The complaint highlights an encrypted, auto-deleting chat that began on May 22, 2023, days before a critical Nevada Financial Institutions Division meeting on May 26. The trust alleges Swan used this information to accelerate withdrawals ahead of other creditors and customers. Swan, ever the strategist, moved client assets to Fortress and Bitgo well before Prime’s collapse, completing transfers weeks in advance in June 2023. A move they attributed to system upgrades, naturally.

The trust also challenges the legal structure of how assets were held. Governing agreements between Swan and Prime, including Order Forms, an API Agreement, and a Custodial Agreement, explicitly disclaimed fiduciary duties and allowed Prime to commingle assets. A ledger entry labeled “PT FBO Swan Customers” was created on May 25, 2023, to give the appearance of segregation, mere days after the alleged insider communication began. A financial sleight of hand, if you will.

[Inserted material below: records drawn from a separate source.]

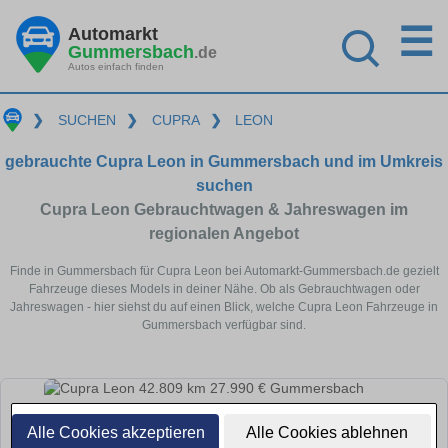
☰
Automarkt
Gummersbach
.de
Autos einfach finden
❯
SUCHEN
❯
CUPRA
❯
LEON
gebrauchte Cupra Leon in Gummersbach und im Umkreis
suchen
Cupra Leon Gebrauchtwagen & Jahreswagen im
regionalen Angebot
Finde in Gummersbach für Cupra Leon bei Automarkt-Gummersbach.de gezielt
Fahrzeuge dieses Models in deiner Nähe. Ob als Gebrauchtwagen oder
Jahreswagen - hier siehst du auf einen Blick, welche Cupra Leon Fahrzeuge in
Gummersbach verfügbar sind.
Alle Cookies akzeptieren
Alle Cookies ablehnen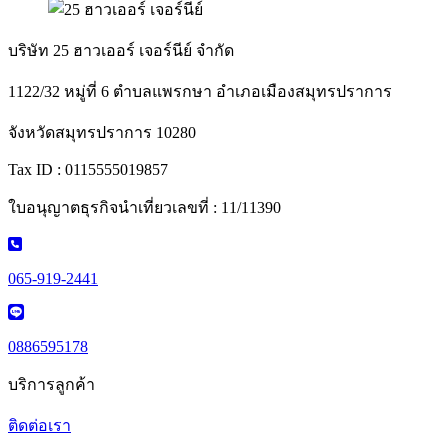
บริษัท 25 ฮาวเออร์ เจอร์นีย์ จำกัด
1122/32 หมู่ที่ 6 ตำบลแพรกษา อำเภอเมืองสมุทรปราการ
จังหวัดสมุทรปราการ 10280
Tax ID : 0115555019857
ใบอนุญาตธุรกิจนำเที่ยวเลขที่ : 11/11390
065-919-2441
0886595178
บริการลูกค้า
ติดต่อเรา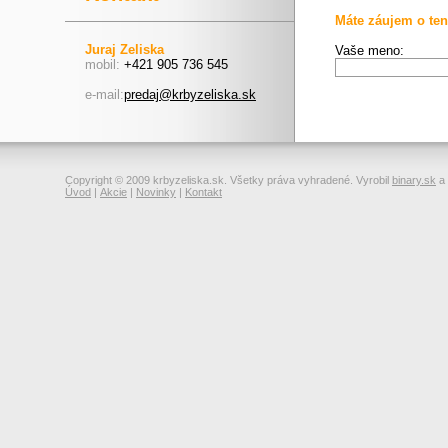
Máte záujem o ten
Juraj Zeliska
Vaše meno:
mobil:
+421 905 736 545
e-mail:
predaj@krbyzeliska.sk
Copyright © 2009 krbyzeliska.sk. Všetky práva vyhradené. Vyrobil
binary.sk
a
Úvod
|
Akcie
|
Novinky
|
Kontakt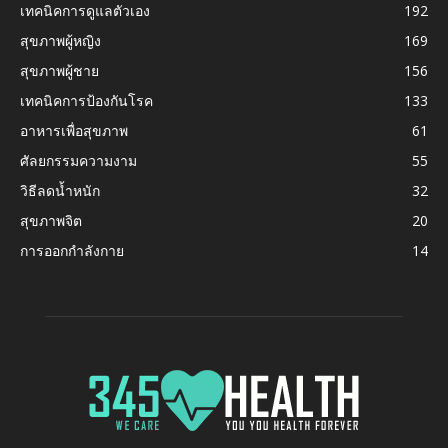
เทคนิคการดูแลตัวเอง
192
สุขภาพผู้หญิง
169
สุขภาพผู้ชาย
156
เทคนิคการป้องกันโรค
133
อาหารเพื่อสุขภาพ
61
ศัลยกรรมความงาม
55
วิธีลดน้ำหนัก
32
สุขภาพจิต
20
การออกกำลังกาย
14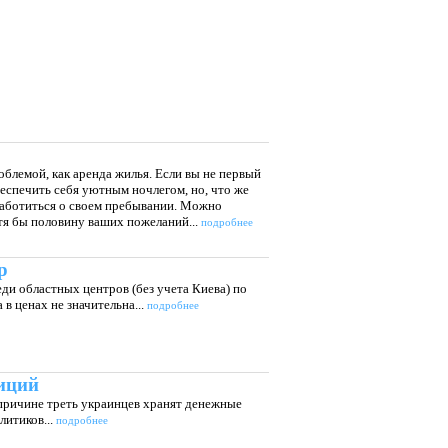
блемой, как аренда жилья. Если вы не первый
беспечить себя уютным ночлегом, но, что же
озаботиться о своем пребывании. Можно
отя бы половину ваших пожеланий...
подробнее
р
ди областных центров (без учета Киева) по
в ценах не значительна...
подробнее
иций
причине треть украинцев хранят денежные
литиков...
подробнее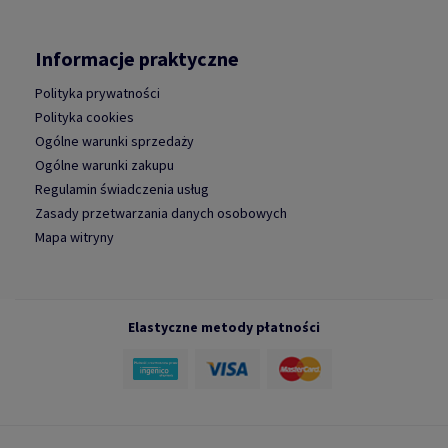
Informacje praktyczne
Polityka prywatności
Polityka cookies
Ogólne warunki sprzedaży
Ogólne warunki zakupu
Regulamin świadczenia usług
Zasady przetwarzania danych osobowych
Mapa witryny
Elastyczne metody płatności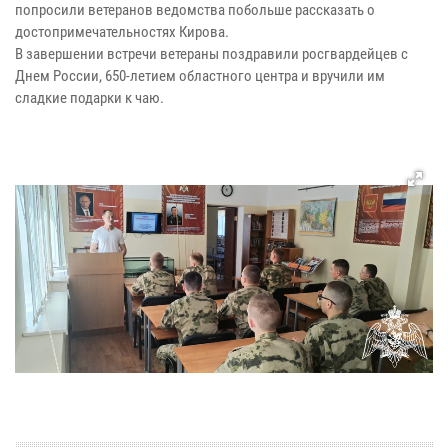
попросили ветеранов ведомства побольше рассказать о
достопримечательностях Кирова.
В завершении встречи ветераны поздравили росгвардейцев с
Днем России, 650-летием областного центра и вручили им
сладкие подарки к чаю.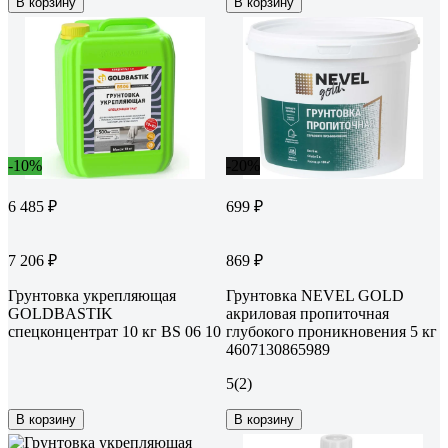
В корзину
В корзину
-10%
-20%
6 485 ₽
699 ₽
7 206 ₽
869 ₽
Грунтовка укрепляющая
Грунтовка NEVEL GOLD
GOLDBASTIK
акриловая пропиточная
спецконцентрат 10 кг BS 06 10
глубокого проникновения 5 кг
4607130865989
5
(2)
В корзину
В корзину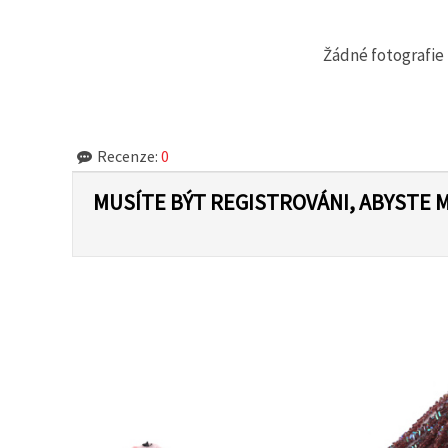
na tlačítko
"Uložit"
Žádné fotografie 
Přijmout
vše
Nastavení
Recenze:
0
MUSÍTE BÝT REGISTROVÁNI, ABYSTE 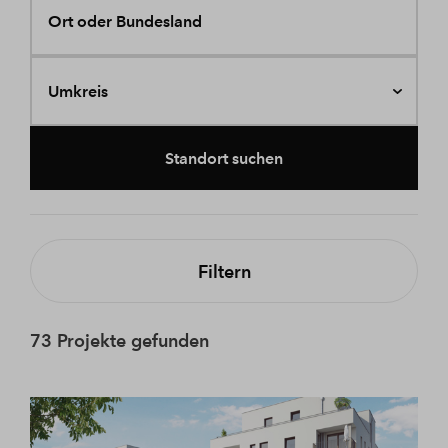
Ort oder Bundesland
Umkreis
Standort suchen
Filtern
73 Projekte gefunden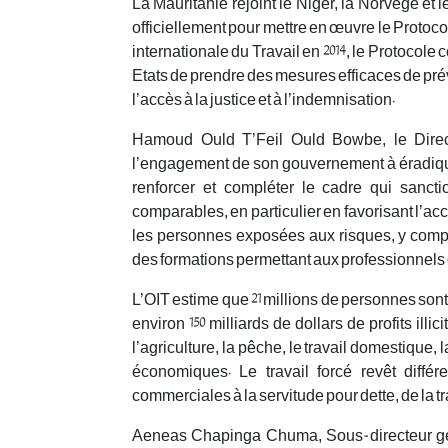
La Mauritanie rejoint le Niger, la Norvège e
officiellement pour mettre en œuvre le Protoc
internationale du Travail en 2014, le Protocole
Etats de prendre des mesures efficaces de prév
l’accès à la justice et à l’indemnisation.
Hamoud Ould T’Feil Ould Bowbe, le Directe
l’engagement de son gouvernement à éradiquer l
renforcer et compléter le cadre qui sancti
comparables, en particulier en favorisant l’accè
les personnes exposées aux risques, y compr
des formations permettant aux professionnels d’i
L’OIT estime que 21 millions de personnes sont
environ 150 milliards de dollars de profits il
l’agriculture, la pêche, le travail domestique, l
économiques. Le travail forcé revêt différe
commerciales à la servitude pour dette, de la t
Aeneas Chapinga Chuma, Sous-directeur génér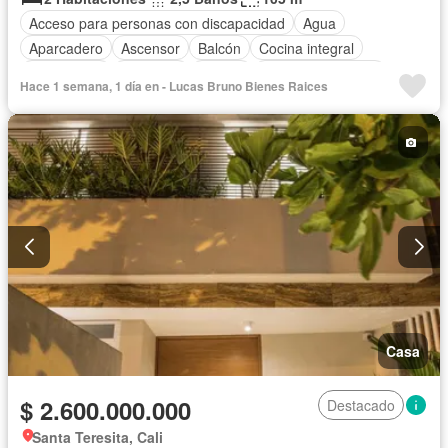
Acceso para personas con discapacidad
Agua
Aparcadero
Ascensor
Balcón
Cocina integral
Gas natural
Gimnasio
Piscina
Seguridad privada
Hace 1 semana, 1 día en - Lucas Bruno Bienes Raices
Casa
$ 2.600.000.000
Destacado
Santa Teresita, Cali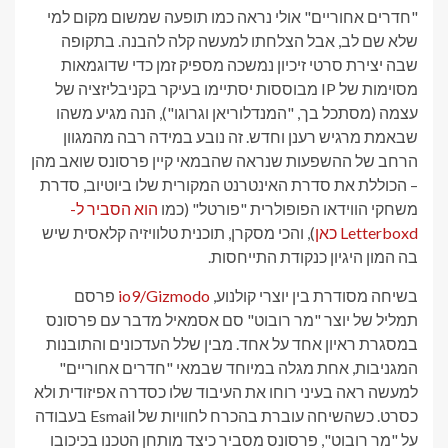
"חדרים אחוריים" אולי נראה כמו תופעה שמשום מקום למי
שלא שם לב, אבל הצלחתו למעשה קלה להבנה. בתקופה
שבה יצירת סרטי זיכיון נמשכה מספיק זמן כדי שדוגמאות
מסוימות של IP מבוססות יסתיימו בעיקר בקניבליזציה של
עצמה (מסתכל בך, "המנדלוריאן וגרוגו"), הנה מגיע משהו
שבאמת מרגיש רענן וחדש. זה נובע במידה רבה מהמגוון
הרחב של ההשפעות שנראה שהבמאי קיין פרסונס שואב מהן
– הכוללת את סדרת האינטרנט המקורית שלו ביוטיוב, סדרת
משחקי הווידאו הפופולרית "פורטל" (כמו
הוא הסביר ל-
Letterboxd כאן
), והכי מסקרן, תוכנית טלוויזיה קלאסית שיש
בה המון היגיון כנקודת התייחסות.
בשיחה מסודרת בין יוצרי קולנוע,
io9/Gizmodo
פרסם
תמליל של יוצר "מר רובוט" סם אסמאיל מדבר עם פרסונס
במסגרת ראיון אחד על אחד. מבין שלל העדכונים והתובנות
המגניבות, אחת מגלה במיוחד שבמאי "חדרים אחוריים"
למעשה ראה בעיני רוחו את העיבוד שלו כסדרה אפיזודית ולא
כסרט. כשהשיחה עוברת בהכרח לחוויות של Esmail בעבודה
על "מר רובוט", פרסונס מסביר כיצד מותחן הטכנו בכיכובו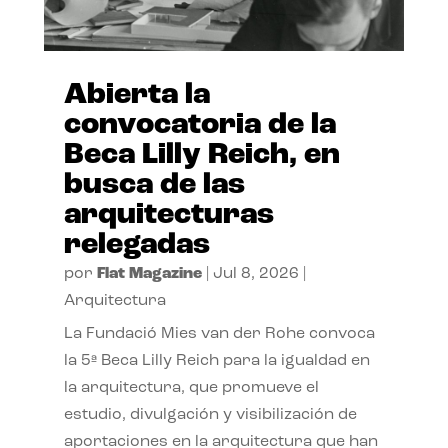
Abierta la
convocatoria de la
Beca Lilly Reich, en
busca de las
arquitecturas
relegadas
por
Flat Magazine
|
Jul 8, 2026
|
Arquitectura
La Fundació Mies van der Rohe convoca
la 5ª Beca Lilly Reich para la igualdad en
la arquitectura, que promueve el
estudio, divulgación y visibilización de
aportaciones en la arquitectura que han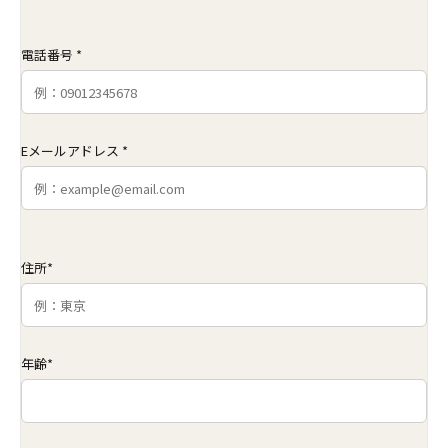
電話番号 *
Eメールアドレス *
住所*
年齢*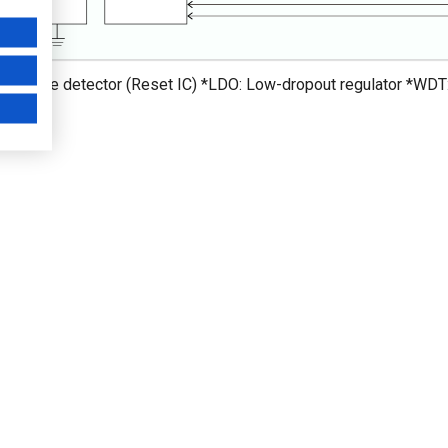
 Voltage detector (Reset IC) *LDO: Low-dropout regulator *WDT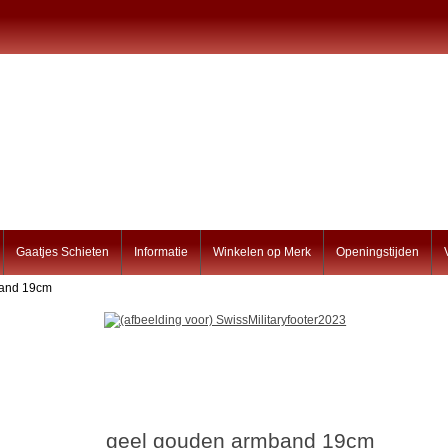
Gaatjes Schieten
Informatie
Winkelen op Merk
Openingstijden
band 19cm
geel gouden armband 19cm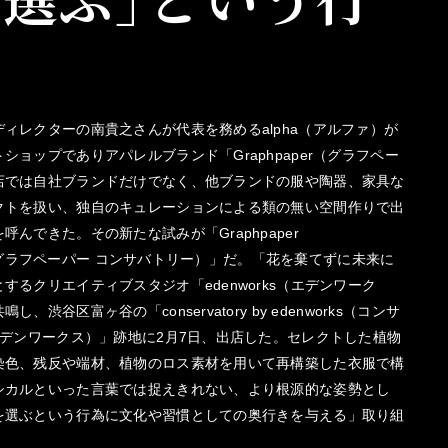
ィレクターの南貴之さんが代表を務めるalpha（アルファ）が
ショップでありアパレルブランド「Graphpaper（グラフペー
店では自社ブランドだけでなく、他ブランドの服や陶器、家具な
クトを扱い、独自のキュレーションによる類の無い空間作りで出
呼んできた。その新たな試みが「Graphpaper
ory（グラフペーパー コンサバトリー）」だ。「花を棄てずに未来に
するクリエイティブスタジオ「edenworks（エデンワーク
、渋谷区富ヶ谷の「conservatory by edenworks（コンサ
エデンワークス）」跡地に2月7日、出店した。セレクトした植物
染色、残反や端材、植物のロス素材を用いて再構築した衣服で構
シカルといった言葉では捉えきれない、より根源的な姿勢とし
を選ぶという行為に文化や習慣としての奥行きを与える」取り組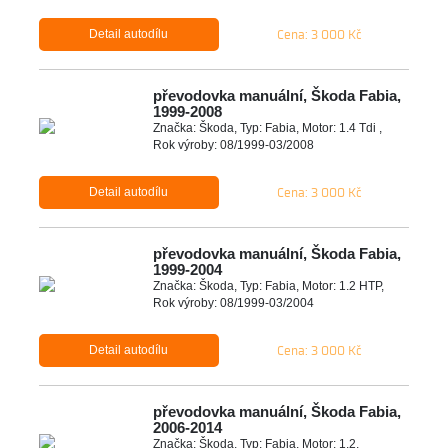
Cena: 3 000 Kč
Detail autodílu
převodovka manuální, Škoda Fabia,
1999-2008
Značka: Škoda, Typ: Fabia, Motor: 1.4 Tdi ,
Rok výroby: 08/1999-03/2008
Cena: 3 000 Kč
Detail autodílu
převodovka manuální, Škoda Fabia,
1999-2004
Značka: Škoda, Typ: Fabia, Motor: 1.2 HTP,
Rok výroby: 08/1999-03/2004
Cena: 3 000 Kč
Detail autodílu
převodovka manuální, Škoda Fabia,
2006-2014
Značka: Škoda, Typ: Fabia, Motor: 1.2,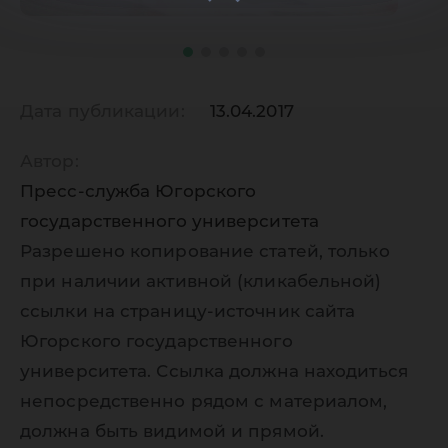
Дата публикации:
13.04.2017
Автор:
Пресс-служба Югорского
государственного университета
Разрешено копирование статей, только
при наличии активной (кликабельной)
ссылки на страницу-источник сайта
Югорского государственного
университета. Ссылка должна находиться
непосредственно рядом с материалом,
должна быть видимой и прямой.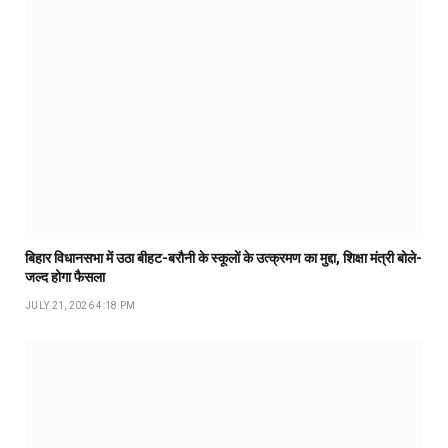
बिहार विधानसभा में उठा बीहट-बरौनी के स्कूलों के उत्क्रमण का मुद्दा, शिक्षा मंत्री बोले-
जल्द होगा फैसला
JULY 21, 2026 4:18 PM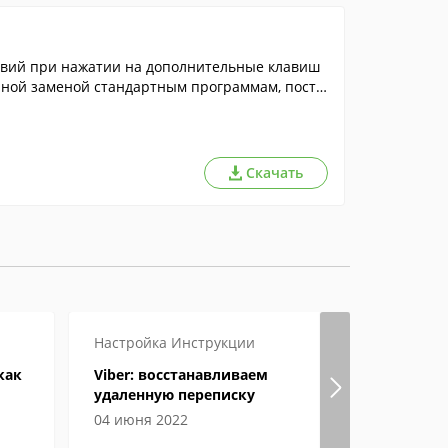
твий при нажатии на дополнительные клавиш
йной заменой стандартным программам, поста
Скачать
Настройка
Инструкции
Игры
Инст
как
Viber: восстанавливаем
Где в пап
удаленную переписку
игры
04 июня 2022
06 июня 2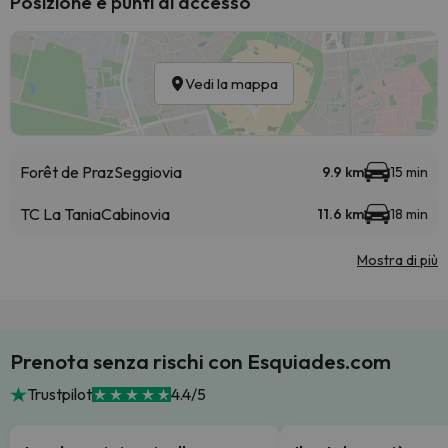
Posizione e punti di accesso
Vedi la mappa
Forêt de Praz
Seggiovia
9.9 km
15 min
TC La Tania
Cabinovia
11.6 km
18 min
Mostra di più
Prenota senza rischi con Esquiades.com
Trustpilot
4.4/5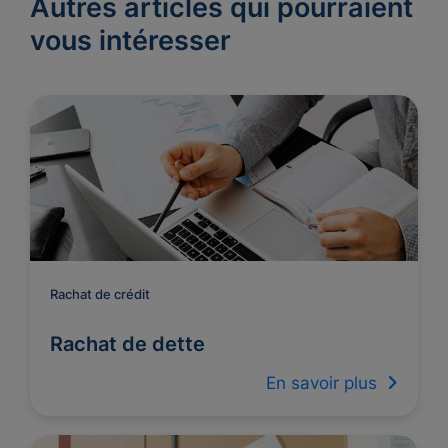
Autres articles qui pourraient
vous intéresser
Rachat de crédit
Rachat de dette
En savoir plus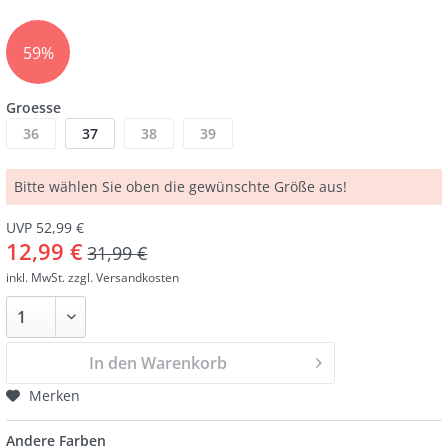
59%
Groesse
36
37
38
39
Bitte wählen Sie oben die gewünschte Größe aus!
UVP 52,99 €
12,99 €
31,99 €
inkl. MwSt.
zzgl. Versandkosten
In den Warenkorb
Merken
Andere Farben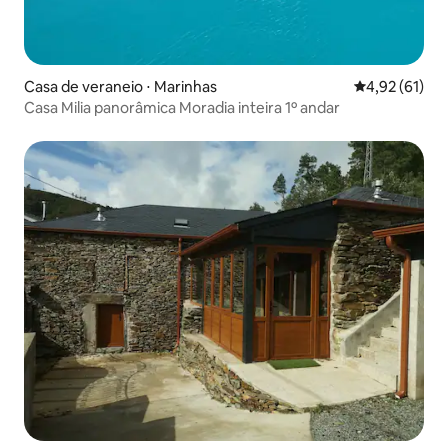
Casa de veraneio ⋅ Marinhas
4,92 de uma a
4,92 (61)
Casa Milia panorâmica Moradia inteira 1º andar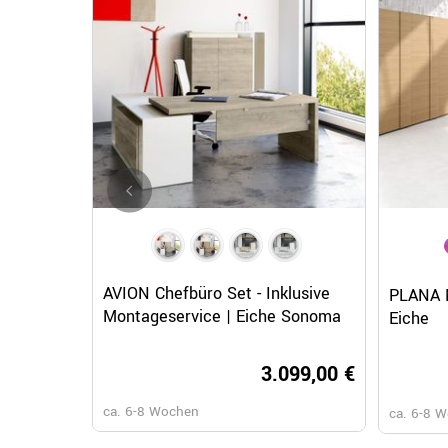
Schnellansicht
AVION Chefbüro Set - Inklusive
PLANA M
Montageservice | Eiche Sonoma
Eiche
3.099,00 €
ca. 6-8 Wochen
ca. 6-8 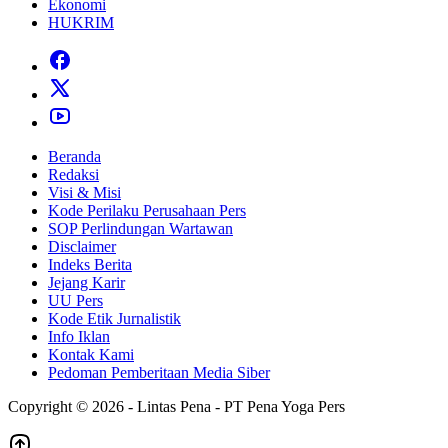
Ekonomi
HUKRIM
Beranda
Redaksi
Visi & Misi
Kode Perilaku Perusahaan Pers
SOP Perlindungan Wartawan
Disclaimer
Indeks Berita
Jejang Karir
UU Pers
Kode Etik Jurnalistik
Info Iklan
Kontak Kami
Pedoman Pemberitaan Media Siber
Copyright © 2026 - Lintas Pena - PT Pena Yoga Pers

A July 18, 2025, ruling by Judge J. Kate Stickles determined that assets in Prime’s possession at the time of filing were part of the bankruptcy estate due to commingling and the contractual terms of its agreements. This decision allowed the Plan Administrator to treat partner assets as estate property, with certain carve-outs reserved for parties including Swan during earlier proceedings.

Swan, however, has pushed back against these claims. The company asserts that Prime Trust held customer property in individually owned trust accounts, and that the bankruptcy estate is now attempting to claim assets it held as custodian from a party that never received them. Swan has objected to such claims in past filings, arguing that customer assets held by a trust company are not available to general unsecured creditors. They expect the courts to agree, though no formal response to the May 15 complaint has been filed as of May 18, 2026. The case is assigned to Judge Stickles under Adversary Proceeding No. 26-50331.

The PCT Litigation Trust has filed similar clawback actions against other former Prime partners, including Strike, Compass Mining, Fold, and Galaxy Digital. Each case hinges on similar questions about asset segregation, commingling, and preference transfers in the months before Prime’s bankruptcy filing. How the courts rule on Swan’s fiduciary and preference defenses will undoubtedly shape outcomes across several related actions still winding through the Delaware docket. A legal drama fit for the West End, if only it weren’t so tragically real.